The Pneumatic Despatch Railway – The Surviving Record

Are there any survivors of the grand Victorian Pneumatic Railway? Senior Curator Julian investigates.

In this final part of the blog series on The Pneumatic Railway, I explore the aftermath of the Holborn Explosion and the remaining survivors of the railway.

Letter head for the long gone Pneumatic Despatch Company

Aftermath of the explosion

Following the Holborn Explosion in the underground tube on 20 December 1928, that resulted in the death of a Post Office Engineer, an enquiry was set up to establish the cause of the explosion and make recommendations. The Gas Light and Coke Company attempted to lay the blame on the Post Office and the Post Office struggled to divert the attention from its almost continued ignoring of the tubes despite records of gas being detected in the tube in the preceding years. The Post Office suggested in proceedings that:

“it was difficult to escape the conclusion that in the Gas company’s view they were entitled, as of right, to make use of the Postmaster General’s underground system for the purpose of diffusing the gas which they allowed to escape from their mains”

 

The explosions were attributed to the ignition of a mixture of coal gas and air in the Post Office tube but the actual cause was not specified though suspicions were held.

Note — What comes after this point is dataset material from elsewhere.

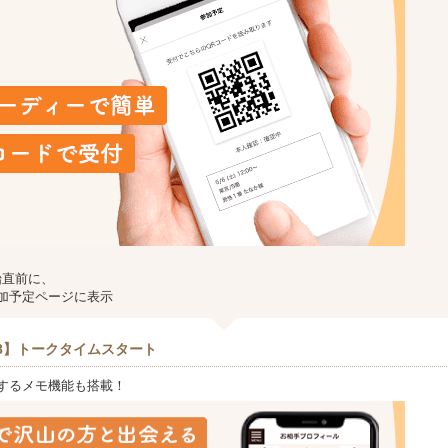
始直前に、
加予定ページに表示
8】トークタイムスタート
するメモ機能も搭載！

Claims for compensation flooded in, particularly after the Star printed a statement from the Postmaster General that he “will consider all claims for compensation in connection with the Bloomsbury explosion”. Over 150 people representing local businesses attended a meeting of ‘The Holborn Explosion Claims Committee’ held at Holborn Town Hall on 16 January 1929. Post Office lawyers examined all of the claims and argued successfully against their extent in almost all cases. Invariably the financial compensation was extensively reduced. There was a ‘halving’ agreement between the Post Office and the Gas Company whereby each party paid fifty per cent of the compensation. To quote just a handful from those submitted: Simplex Conduits Ltd. claimed £8636 14s 4d, they settled for £600.  Messrs. Leon Ltd of 48/49 High Street claimed £15282 8s 9d for loss of business, they settled for £200 plus costs. Anselmo Bozzino, owner of the restaurant at 64 High Street claimed £198 3s for loss of business and settled for £50.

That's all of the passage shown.